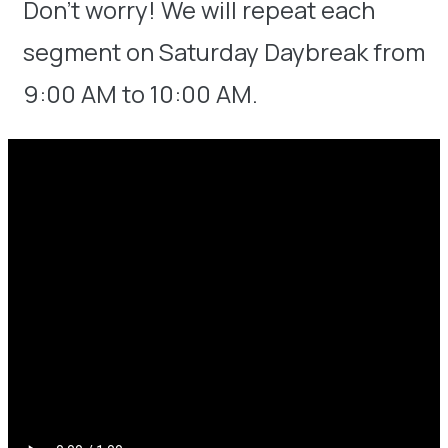
Don’t worry! We will repeat each
segment on Saturday Daybreak from
9:00 AM to 10:00 AM.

_What is expected_
Print out all the material word for word but exclude any images.

_Response below_
Don’t worry! We will repeat each
segment on Saturday Daybreak from
9:00 AM to 10:00 AM.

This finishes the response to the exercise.